Although Stress at Work claims are complex, these basic principles apply:

  1. A Claimant must demonstrate proof of legal wrongdoing committed by the employer. This means that the employers actions were negligent or in a breach of their statutory duty.
  2. A Claimant must demonstrate that an injury or injuries were suffered and damage or loss was a result of an Employer’s wrongful action.
  3. Generally, except in those cases involved with the Protection from Harassment Act 1997, it is required to show proof that psychiatric injury to the claimant was the foreseeable result of the Employer’s legal wrongdoing.

The Protection from Harassment Act 1997 is an incredibly beneficial statute for Claimants as this Act covers an extensive array of wrongful conduct. Additionally, if the claimant can establish the employer’s responsibility under this statute, then foreseeability of psychiatric injury is not required. Also, the period of limitation under this statute is up to 6 years. Applications to a court using the Act are easier to adjudicate than discrimination claims brought under the Equality Act 2010.

The definitions of harassment within the Act are not absolute; however, most case law suggests conduct must be sufficiently grave for the Court to establish sanctions of a criminal nature against the harassing individual.

A correct test can be summarised appropriately from the case of Thomas v Newsgroup Newspapers (2001) EWCA 1233. In this case, it was judged that in order for conduct to equal harassment, such conduct must:

  • Have happened at least twice
  • The Claimant was targeted
  • Be deliberately calculated to cause distress or alarm
  • The conduct was in all situations ‘unacceptable and oppressive’

Claims based on negligence can often be determined by referencing the precedent of Hatton v Sutherland (2002) ICR 613 which provides a framework for assessment in claims filed for  Occupational Stress. Guidance and the law have progressed since the original Hatton  judgement was made however, the basis of the Hatton decision is still a starting point when assessing these types of claims.

In addition, the HSE publishes guidance regarding the management of workplace stress and it can be argued that failure in adhering to that guidance or not using that guidance as a reference whilst assessing workplace stress could be judged as negligent.

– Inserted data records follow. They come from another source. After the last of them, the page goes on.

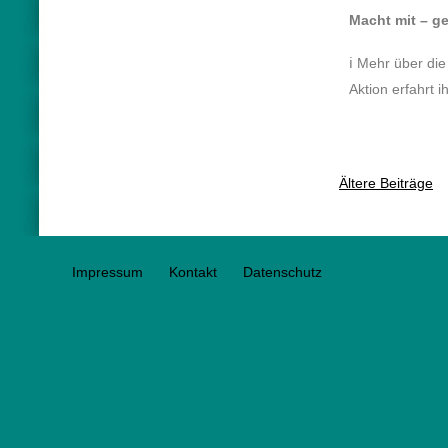
Macht mit – g
ℹ️ Mehr über di
Aktion erfahrt i
Ältere Beiträge
Impressum
Kontakt
Datenschutz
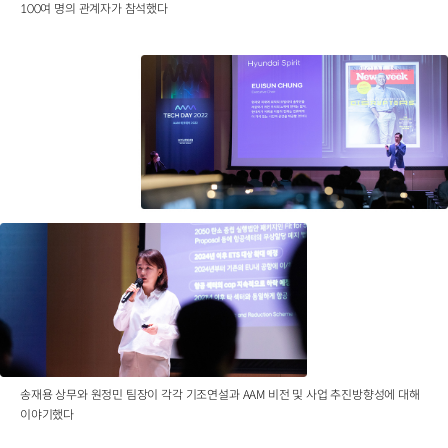
100여 명의 관계자가 참석했다
송재용 상무와 원정민 팀장이 각각 기조연설과 AAM 비전 및 사업 추진방향성에 대해
이야기했다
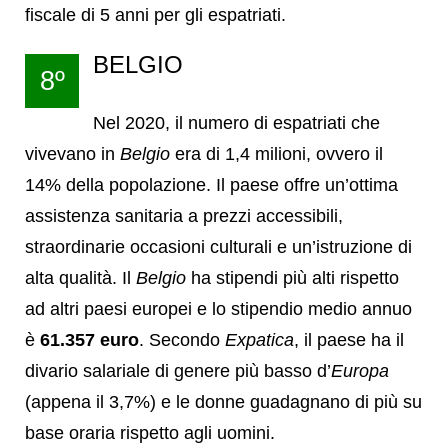
fiscale di 5 anni per gli espatriati.
BELGIO
8º
Nel 2020, il numero di espatriati che
vivevano in
Belgio
era di 1,4 milioni, ovvero il
14% della popolazione. Il paese offre un’ottima
assistenza sanitaria a prezzi accessibili,
straordinarie occasioni culturali e un’istruzione di
alta qualità. Il
Belgio
ha stipendi più alti rispetto
ad altri paesi europei e lo stipendio medio annuo
è
61.357 euro
. Secondo
Expatica
, il paese ha il
divario salariale di genere più basso d’
Europa
(appena il 3,7%) e le donne guadagnano di più su
base oraria rispetto agli uomini.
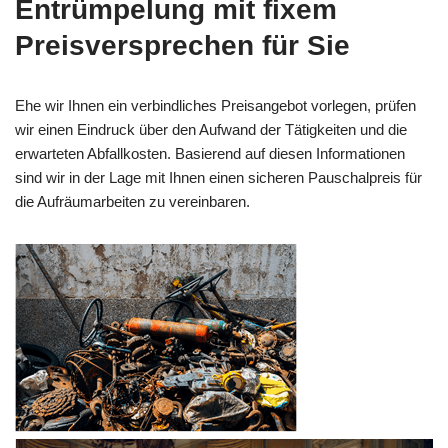
Entrümpelung mit fixem
Preisversprechen für Sie
Ehe wir Ihnen ein verbindliches Preisangebot vorlegen, prüfen
wir einen Eindruck über den Aufwand der Tätigkeiten und die
erwarteten Abfallkosten. Basierend auf diesen Informationen
sind wir in der Lage mit Ihnen einen sicheren Pauschalpreis für
die Aufräumarbeiten zu vereinbaren.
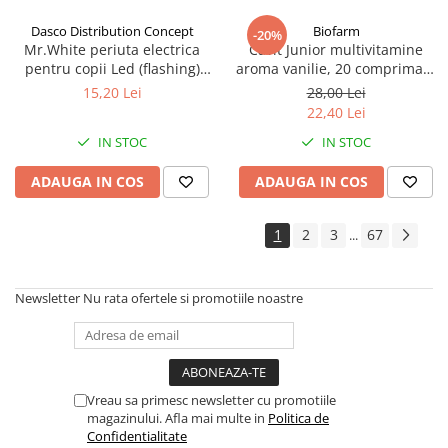
Dasco Distribution Concept
Biofarm
-20%
Mr.White periuta electrica
Cavit Junior multivitamine
pentru copii Led (flashing)
aroma vanilie, 20 comprimate
Spider-Man +3 ani Zephyr
masticabile Zephyr Labs
15,20 Lei
28,00 Lei
Labs
22,40 Lei
IN STOC
IN STOC
ADAUGA IN COS
ADAUGA IN COS
1
2
3
67
...
Newsletter
Nu rata ofertele si promotiile noastre
Vreau sa primesc newsletter cu promotiile
magazinului. Afla mai multe in
Politica de
Confidentialitate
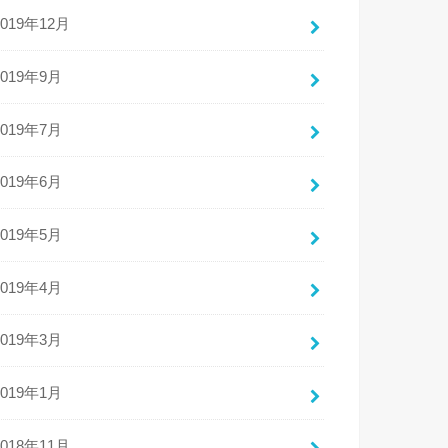
2019年12月
2019年9月
2019年7月
2019年6月
2019年5月
2019年4月
2019年3月
2019年1月
2018年11月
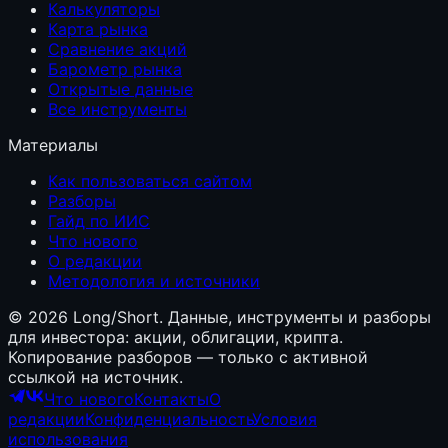
Калькуляторы
Карта рынка
Сравнение акций
Барометр рынка
Открытые данные
Все инструменты
Материалы
Как пользоваться сайтом
Разборы
Гайд по ИИС
Что нового
О редакции
Методология и источники
©
2026
Long/Short. Данные, инструменты и разборы
для инвестора: акции, облигации, крипта.
Копирование разборов — только с активной
ссылкой на источник.
Что нового
Контакты
О
редакции
Конфиденциальность
Условия
использования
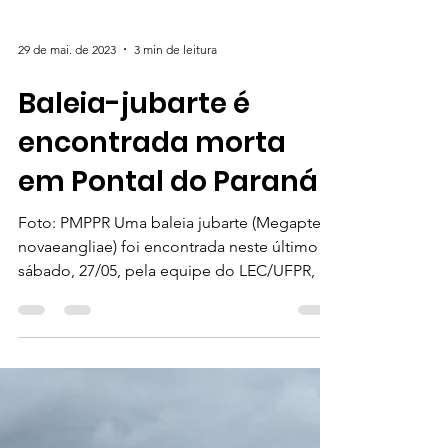
29 de mai. de 2023
3 min de leitura
Baleia-jubarte é
encontrada morta
em Pontal do Paraná
Foto: PMPPR Uma baleia jubarte (Megaptera
novaeangliae) foi encontrada neste último
sábado, 27/05, pela equipe do LEC/UFPR, via
Projeto...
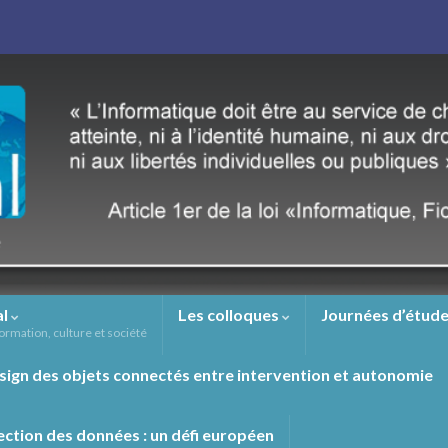
al
Les colloques
Journées d’étude
ormation, culture et société
sign des objets connectés entre intervention et autonomie
ection des données : un défi européen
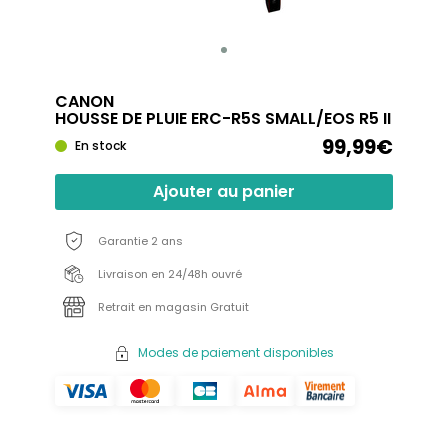
CANON
HOUSSE DE PLUIE ERC-R5S SMALL/EOS R5 II
99,99€
En stock
Ajouter au panier
Garantie 2 ans
Livraison en 24/48h ouvré
Retrait en magasin Gratuit
Modes de paiement disponibles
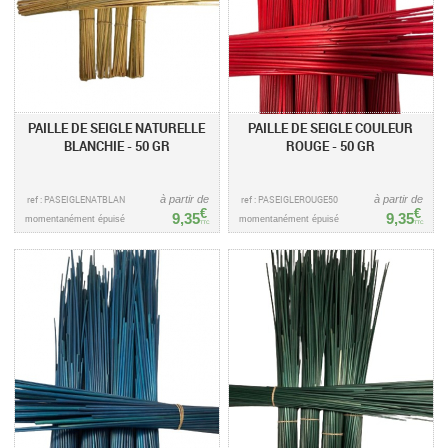
PAILLE DE SEIGLE NATURELLE
PAILLE DE SEIGLE COULEUR
BLANCHIE - 50 GR
ROUGE - 50 GR
ref : PASEIGLENATBLAN
à partir de
ref : PASEIGLEROUGE50
à partir de
€
€
9,35
9,35
momentanément épuisé
momentanément épuisé
TTC
TTC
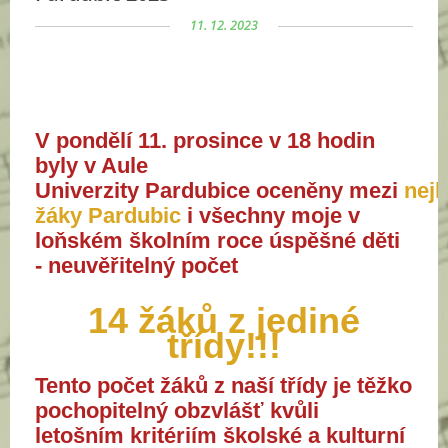
11. 12. 2023
V pondělí 11. prosince v 18 hodin
byly v Aule
Univerzity Pardubice oceněny mezi
nejl
žáky Pardubic
i všechny moje v
loňském školním roce úspěšné děti
- neuvěřitelný počet
14 žáků z jediné
třídy!!!
Tento počet žáků z naší třídy je těžko
pochopitelný obzvlášť kvůli
letošním kritériím školské a kulturní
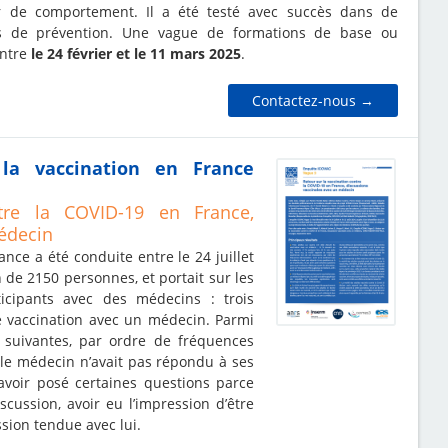
 de comportement. Il a été testé avec succès dans de
 de prévention. Une vague de formations de base ou
entre
le 24 février et le 11 mars 2025
.
Contactez-nous →
la vaccination en France
tre la COVID-19 en France,
édecin
nce a été conduite entre le 24 juillet
n de 2150 personnes, et portait sur les
ticipants avec des médecins : trois
e vaccination avec un médecin. Parmi
s suivantes, par ordre de fréquences
 le médecin n’avait pas répondu à ses
avoir posé certaines questions parce
scussion, avoir eu l’impression d’être
ssion tendue avec lui.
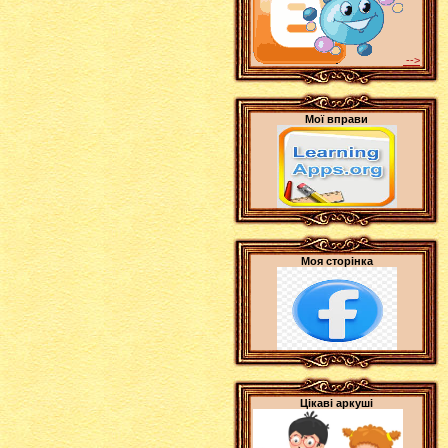
-->
Мої вправи
Моя сторінка
Цікаві аркуші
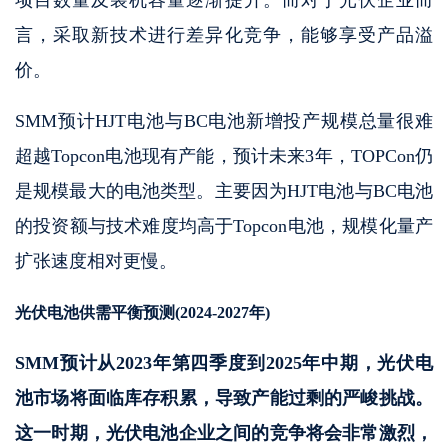
言，采取新技术进行差异化竞争，能够享受产品溢
价。
SMM预计HJT电池与BC电池新增投产规模总量很难
超越Topcon电池现有产能，预计未来3年，TOPCon仍
是规模最大的电池类型。主要因为HJT电池与BC电池
的投资额与技术难度均高于Topcon电池，规模化量产
扩张速度相对更慢。
光伏电池供需平衡预测(2024-2027年)
SMM预计从2023年第四季度到2025年中期，光伏电
池市场将面临库存积累，导致产能过剩的严峻挑战。
这一时期，光伏电池企业之间的竞争将会非常激烈，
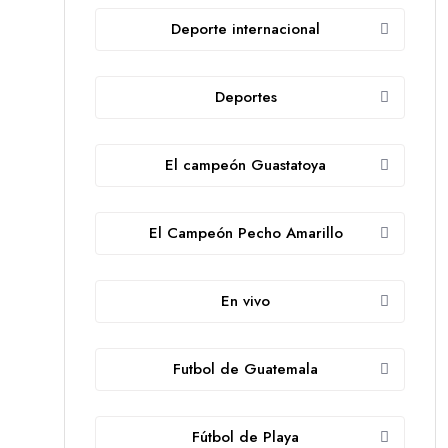
Deporte internacional
Deportes
El campeón Guastatoya
El Campeón Pecho Amarillo
En vivo
Futbol de Guatemala
Fútbol de Playa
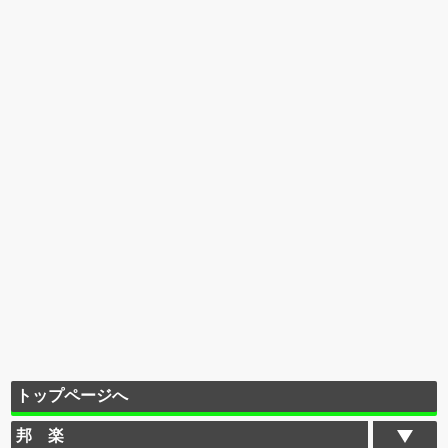
トップページへ
邦 楽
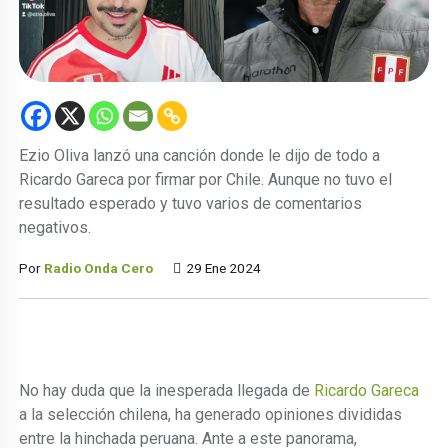
Ezio Oliva lanzó una canción donde le dijo de todo a
Ricardo Gareca por firmar por Chile. Aunque no tuvo el
resultado esperado y tuvo varios de comentarios
negativos.
Por
Radio Onda Cero
29 Ene 2024
No hay duda que la inesperada llegada de
Ricardo Gareca
a la selección chilena, ha generado opiniones divididas
entre la hinchada peruana. Ante a este panorama,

To summarise the HSE guidance, it identified six risk factors that an Employer needs to consider whilst assessing workplace stress risks that may occur:

  • Demands on an individual, such as their workload, for example, when regularly given excessive amounts or work and/or an unreasonable workload;
  • Control, when an individual has no control over workload;
  • Relationships, this assessment requires a look at possible harassment or bullying at work;
  • Change, how change at work is communicated or managed;
  • Role, ensuring that employees understand their role and do NOT have roles that conflict;
  • Support, from both management and colleagues;
  • Training, an employee needs proper training to fulfil the basic functions of their position;
  • Factors, these may be unique to individual employees.

A significant overlap exists between employment law and civil liability. The solicitor instructed to deal with the compensation claim must assess which is the best path to pursue, being either a civil claim for personal injury or an employment law claim through the Employment Tribunal. Although it is possible that both the Civil Courts and the Employment Tribunal could be utilised to pursue a claim, multiple claims based on the same incidents or facts can be considered as an abuse of the court system.